The immediate trigger was a discussion around Sashiko, described by its creators as an agentic Linux kernel code review system. According to the material, Sashiko can identify a portion of bugs that human developers later fix, but it can also produce false positives, creating extra work for maintainers who must decide whether a report is meaningful or noise.

Key points

  • Torvalds rejects a blanket AI ban. His position is not that everyone must use LLM-based tools, but that opponents should not stop others from using them in Linux development.
  • The issue goes beyond generated code. Tools like Sashiko are not merely writing patches; they are attempting to assist review, bug discovery and maintenance workflows.
  • False positives matter. Even a useful system can become disruptive if it sends maintainers too many incorrect reports. In a project as complex as the Linux kernel, attention is a scarce resource.
  • The standard is technical merit. Torvalds frames AI as another engineering tool. It should be evaluated by its practical usefulness, not rejected because it is new or controversial.
  • Open source norms are under pressure. Some groups argue that contributors should be able to reject LLM-generated AI systems. Others in the broader community have gone further, using hostile prompt-injection tactics to deter vibe coding bots.

Why it matters

Torvalds' stance carries weight because Linux is one of the most important and demanding open source projects in the world. If the kernel community accepts that AI tools can be part of development, the question for other projects may shift from whether AI is allowed at all to how it should be governed.

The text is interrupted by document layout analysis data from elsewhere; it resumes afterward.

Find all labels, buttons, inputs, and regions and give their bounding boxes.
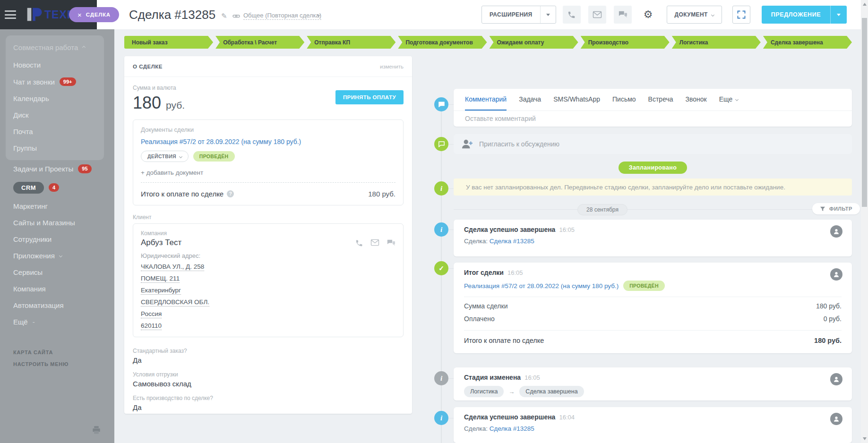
sidebar-item-news[interactable]: Новости — [6, 57, 104, 73]
deal-tab-pill[interactable]: × СДЕЛКА — [69, 7, 119, 22]
scroll-down-arrow[interactable] — [863, 437, 867, 440]
field-standard-order: Стандартный заказ? Да — [133, 348, 404, 364]
stage-processing[interactable]: Обработка \ Расчет — [215, 36, 304, 49]
phone-icon[interactable] — [355, 239, 363, 247]
realization-document-link[interactable]: Реализация #57/2 от 28.09.2022 (на сумму… — [464, 282, 619, 290]
avatar[interactable] — [830, 268, 842, 281]
avatar[interactable] — [830, 413, 842, 425]
sidebar-item-apps[interactable]: Приложения — [0, 247, 114, 264]
invite-to-discussion[interactable]: Пригласить к обсуждению — [454, 134, 852, 154]
extensions-dropdown-caret[interactable] — [540, 6, 556, 23]
info-icon: i — [434, 181, 448, 196]
extensions-button[interactable]: РАСШИРЕНИЯ — [481, 6, 556, 24]
address-line[interactable]: ПОМЕЩ. 211 — [141, 275, 180, 283]
realization-document-link[interactable]: Реализация #57/2 от 28.09.2022 (на сумму… — [141, 138, 301, 145]
envelope-icon[interactable] — [370, 239, 379, 246]
stage-completed[interactable]: Сделка завершена — [763, 36, 852, 49]
section-title: О СДЕЛКЕ — [133, 64, 163, 69]
edit-title-pencil-icon[interactable]: ✎ — [221, 12, 227, 20]
address-line[interactable]: ЧКАЛОВА УЛ., Д. 258 — [141, 263, 204, 271]
sidebar-item-marketing[interactable]: Маркетинг — [0, 198, 114, 214]
sidebar-item-tasks[interactable]: Задачи и Проекты 95 — [0, 160, 114, 177]
sidebar-item-chat[interactable]: Чат и звонки 99+ — [6, 73, 104, 90]
field-has-production: Есть производство по сделке? Да — [133, 395, 404, 411]
document-status-badge: ПРОВЕДЁН — [623, 281, 665, 291]
accept-payment-button[interactable]: ПРИНЯТЬ ОПЛАТУ — [335, 90, 404, 104]
address-line[interactable]: Россия — [141, 310, 162, 318]
client-section-label: Клиент — [133, 214, 404, 221]
tab-meeting[interactable]: Встреча — [648, 89, 673, 111]
deal-currency: руб. — [166, 100, 185, 111]
proposal-dropdown-caret[interactable] — [830, 6, 847, 24]
stage-production[interactable]: Производство — [581, 36, 670, 49]
chevron-down-icon — [59, 254, 62, 257]
scroll-up-arrow[interactable] — [863, 3, 867, 6]
scrollbar-thumb[interactable] — [862, 18, 867, 207]
configure-menu-link[interactable]: НАСТРОИТЬ МЕНЮ — [0, 355, 114, 367]
sidebar: Совместная работа Новости Чат и звонки 9… — [0, 29, 114, 443]
sidebar-item-sites[interactable]: Сайты и Магазины — [0, 214, 114, 231]
page-title: Сделка #13285 — [129, 8, 215, 22]
sidebar-item-disk[interactable]: Диск — [6, 107, 104, 123]
document-button[interactable]: ДОКУМЕНТ — [667, 6, 722, 24]
avatar[interactable] — [830, 373, 842, 385]
company-contact-icons — [355, 239, 395, 247]
sidebar-item-more[interactable]: Ещё - — [0, 314, 114, 330]
call-button[interactable] — [563, 6, 581, 24]
menu-hamburger-icon[interactable] — [5, 10, 16, 19]
chat-bubbles-icon[interactable] — [387, 239, 395, 247]
help-icon[interactable]: ? — [227, 190, 234, 197]
funnel-icon — [820, 206, 825, 212]
tab-letter[interactable]: Письмо — [612, 89, 636, 111]
extensions-button-label: РАСШИРЕНИЯ — [482, 11, 540, 18]
invite-placeholder: Пригласить к обсуждению — [479, 140, 559, 148]
sidebar-item-crm[interactable]: CRM 4 — [0, 178, 114, 198]
sidebar-item-calendar[interactable]: Календарь — [6, 90, 104, 107]
sidebar-item-groups[interactable]: Группы — [6, 140, 104, 156]
stage-logistics[interactable]: Логистика — [672, 36, 761, 49]
chat-button[interactable] — [614, 6, 632, 24]
sidebar-item-services[interactable]: Сервисы — [0, 264, 114, 281]
company-label: Компания — [141, 230, 395, 237]
fullscreen-button[interactable] — [732, 6, 750, 24]
document-actions-button[interactable]: ДЕЙСТВИЯ — [141, 151, 189, 162]
filter-button[interactable]: ФИЛЬТР — [812, 203, 860, 214]
stage-documents[interactable]: Подготовка документов — [398, 36, 487, 49]
sidebar-item-employees[interactable]: Сотрудники — [0, 231, 114, 247]
sidebar-group-header[interactable]: Совместная работа — [6, 38, 104, 57]
comment-input[interactable] — [454, 111, 822, 126]
expand-icon — [737, 10, 746, 19]
edit-deal-link[interactable]: изменить — [380, 64, 404, 69]
person-icon — [833, 271, 840, 278]
deal-link[interactable]: Сделка #13285 — [490, 238, 534, 245]
add-document-link[interactable]: + добавить документ — [141, 169, 395, 176]
proposal-button-label: ПРЕДЛОЖЕНИЕ — [762, 11, 830, 18]
settings-button[interactable]: ⚙ — [639, 6, 657, 24]
tab-more[interactable]: Еще — [719, 89, 739, 111]
envelope-icon — [593, 11, 602, 18]
sidebar-item-company[interactable]: Компания — [0, 281, 114, 297]
address-line[interactable]: Екатеринбург — [141, 287, 181, 295]
sidebar-item-mail[interactable]: Почта — [6, 123, 104, 140]
stage-awaiting-payment[interactable]: Ожидаем оплату — [490, 36, 578, 49]
app-logo[interactable]: ТЕХР — [25, 6, 75, 24]
address-line[interactable]: 620110 — [141, 322, 162, 330]
printer-icon[interactable] — [92, 426, 101, 434]
proposal-button[interactable]: ПРЕДЛОЖЕНИЕ — [762, 6, 847, 24]
tab-task[interactable]: Задача — [519, 89, 541, 111]
tab-call[interactable]: Звонок — [686, 89, 707, 111]
avatar[interactable] — [830, 225, 842, 238]
tab-sms-whatsapp[interactable]: SMS/WhatsApp — [553, 89, 600, 111]
deal-category-selector[interactable]: Общее (Повторная сделка) — [243, 12, 321, 20]
close-icon[interactable]: × — [77, 11, 82, 18]
stage-new-order[interactable]: Новый заказ — [124, 36, 213, 49]
deal-link[interactable]: Сделка #13285 — [490, 425, 534, 432]
tab-comment[interactable]: Комментарий — [465, 89, 507, 111]
email-button[interactable] — [588, 6, 606, 24]
sitemap-link[interactable]: КАРТА САЙТА — [0, 343, 114, 355]
address-line[interactable]: СВЕРДЛОВСКАЯ ОБЛ. — [141, 298, 209, 307]
vertical-scrollbar[interactable] — [861, 0, 868, 443]
sidebar-item-automation[interactable]: Автоматизация — [0, 297, 114, 314]
crm-counter-badge: 4 — [49, 183, 59, 192]
stage-send-offer[interactable]: Отправка КП — [307, 36, 395, 49]
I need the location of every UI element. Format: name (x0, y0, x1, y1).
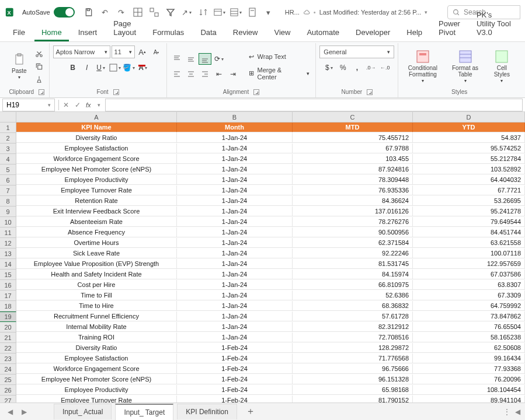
cell[interactable]: 82.312912 (293, 322, 413, 332)
cell[interactable]: 1-Jan-24 (177, 270, 293, 279)
cell[interactable]: 81.531745 (293, 259, 413, 269)
tab-formulas[interactable]: Formulas (145, 24, 191, 41)
cell[interactable]: Employee Turnover Rate (16, 186, 177, 195)
cell[interactable]: 62.371584 (293, 238, 413, 248)
cell[interactable]: Training ROI (16, 332, 177, 342)
shrink-font-button[interactable]: A▾ (150, 46, 163, 58)
cell[interactable]: 62.50608 (413, 343, 525, 353)
cell[interactable]: 78.276276 (293, 217, 413, 227)
cell[interactable]: Overtime Hours (16, 238, 177, 248)
font-dialog-launcher[interactable] (113, 89, 119, 95)
cell[interactable]: 137.016126 (293, 206, 413, 216)
row-header[interactable]: 12 (0, 238, 16, 249)
row-header[interactable]: 15 (0, 270, 16, 280)
font-size-select[interactable]: 11▾ (112, 46, 135, 58)
cell[interactable]: Workforce Engagement Score (16, 154, 177, 164)
cell[interactable]: 1-Jan-24 (177, 238, 293, 248)
format-painter-button[interactable] (33, 74, 46, 85)
row-header[interactable]: 2 (0, 133, 16, 144)
cell[interactable]: 89.941104 (413, 396, 525, 402)
comma-format-button[interactable]: , (350, 62, 363, 74)
cell[interactable]: Recruitment Funnel Efficiency (16, 312, 177, 321)
table-icon[interactable] (214, 6, 225, 18)
cancel-formula-button[interactable]: ✕ (60, 101, 72, 109)
align-top-button[interactable] (171, 53, 183, 65)
qat-overflow-icon[interactable]: ▾ (263, 6, 274, 18)
cell[interactable]: 1-Feb-24 (177, 396, 293, 402)
tab-data[interactable]: Data (193, 24, 223, 41)
cell[interactable]: 103.52892 (413, 164, 525, 174)
cell[interactable]: Employee Satisfaction (16, 144, 177, 153)
cell[interactable]: 95.241278 (413, 206, 525, 216)
select-all-corner[interactable] (0, 112, 16, 123)
cell[interactable]: 1-Jan-24 (177, 175, 293, 185)
row-header[interactable]: 7 (0, 186, 16, 196)
cell[interactable]: 53.26695 (413, 196, 525, 206)
column-header[interactable]: C (293, 112, 413, 123)
percent-format-button[interactable]: % (336, 62, 349, 74)
decrease-decimal-button[interactable]: ←.0 (378, 62, 391, 74)
cell[interactable]: 1-Jan-24 (177, 322, 293, 332)
cell[interactable]: 58.165238 (413, 332, 525, 342)
column-header[interactable]: D (413, 112, 525, 123)
cell[interactable]: 1-Jan-24 (177, 206, 293, 216)
cell[interactable]: 100.07118 (413, 249, 525, 258)
cell[interactable]: Workforce Engagement Score (16, 364, 177, 374)
sheet-nav-prev[interactable]: ◀ (5, 407, 15, 417)
cell[interactable]: 57.61728 (293, 312, 413, 321)
cell[interactable]: 64.404032 (413, 175, 525, 185)
row-header[interactable]: 25 (0, 374, 16, 385)
row-header[interactable]: 9 (0, 206, 16, 217)
cell[interactable]: 1-Feb-24 (177, 374, 293, 384)
tab-help[interactable]: Help (399, 24, 429, 41)
cell[interactable]: 84.15974 (293, 270, 413, 279)
cell[interactable]: Time to Hire (16, 301, 177, 311)
orientation-button[interactable]: ⟳ (213, 53, 225, 65)
increase-indent-button[interactable]: ⇥ (227, 68, 239, 80)
row-header[interactable]: 3 (0, 144, 16, 154)
header-cell-kpi[interactable]: KPI Name (16, 123, 177, 132)
cell[interactable]: Employee Turnover Rate (16, 396, 177, 402)
cell[interactable]: Diversity Ratio (16, 133, 177, 143)
row-header[interactable]: 21 (0, 332, 16, 343)
cell[interactable]: Sick Leave Rate (16, 249, 177, 258)
cell[interactable]: 65.98168 (293, 385, 413, 395)
column-header[interactable]: A (16, 112, 177, 123)
cell[interactable]: Employee Satisfaction (16, 354, 177, 363)
bold-button[interactable]: B (67, 62, 79, 74)
cell[interactable]: 84.36624 (293, 196, 413, 206)
align-left-button[interactable] (171, 68, 183, 80)
format-as-table-button[interactable]: Format as Table▾ (446, 47, 484, 86)
cell[interactable]: 68.36832 (293, 301, 413, 311)
row-header[interactable]: 19 (0, 312, 16, 322)
pivot-icon[interactable] (148, 6, 160, 18)
autosave-toggle[interactable]: AutoSave (22, 7, 75, 18)
doc-name[interactable]: HR... (285, 9, 300, 16)
align-middle-button[interactable] (185, 53, 197, 65)
tab-view[interactable]: View (267, 24, 297, 41)
cell[interactable]: 71.776568 (293, 354, 413, 363)
cell[interactable]: Diversity Ratio (16, 343, 177, 353)
cell[interactable]: 103.455 (293, 154, 413, 164)
cell[interactable]: 1-Feb-24 (177, 354, 293, 363)
cell[interactable]: 76.935336 (293, 186, 413, 195)
cell[interactable]: Absenteeism Rate (16, 217, 177, 227)
tab-power-pivot[interactable]: Power Pivot (432, 16, 467, 41)
row-header[interactable]: 4 (0, 154, 16, 164)
cell[interactable]: 63.621558 (413, 238, 525, 248)
accounting-format-button[interactable]: $ (322, 62, 335, 74)
sheet-options-icon[interactable]: ⋮ (503, 408, 510, 416)
tab-insert[interactable]: Insert (71, 24, 105, 41)
number-format-select[interactable]: General▾ (319, 46, 394, 58)
cell[interactable]: 75.455712 (293, 133, 413, 143)
grid-icon[interactable] (230, 6, 242, 18)
row-header[interactable]: 14 (0, 259, 16, 270)
row-header[interactable]: 18 (0, 301, 16, 312)
tab-developer[interactable]: Developer (349, 24, 397, 41)
tab-page-layout[interactable]: Page Layout (106, 16, 143, 41)
cell[interactable]: 96.75666 (293, 364, 413, 374)
cell[interactable]: 1-Jan-24 (177, 196, 293, 206)
cell-styles-button[interactable]: Cell Styles▾ (487, 47, 517, 86)
tab-utility[interactable]: PK's Utility Tool V3.0 (470, 7, 519, 41)
row-header[interactable]: 16 (0, 280, 16, 290)
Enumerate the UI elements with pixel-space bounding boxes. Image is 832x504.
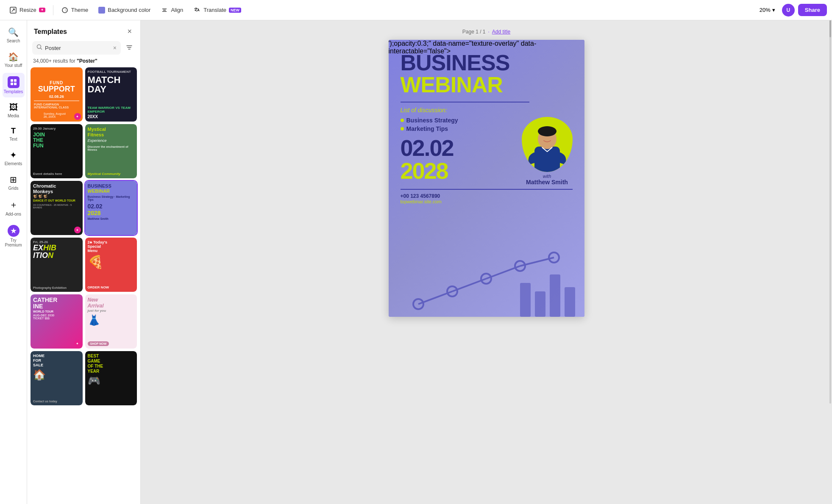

That does not mean AI gets a free pass. The harder work is defining operational rules. Should AI-assisted submissions be labeled? Should automated bug reports be rate-limited? What false-positive level is acceptable? Can maintainers refuse reports from specific tools or bots? These are practical policy questions, and they are more useful than a simple pro-AI or anti-AI slogan.

Torvalds' argument is ultimately an engineering one: tools should not be excluded because of their identity, but they should not be trusted just because they are fashionable either. AI must prove its value through better code, faster review, stronger testing or more effective bug discovery. At the same time, anti-AI absolutism has limited leverage in a project whose culture prizes technical results and the freedom to fork.

For Linux, AI is unlikely to replace maintainers' judgment. But it is likely to appear more often in patches, review workflows, testing and bug reports. The real challenge is making these systems increase signal rather than amplify noise.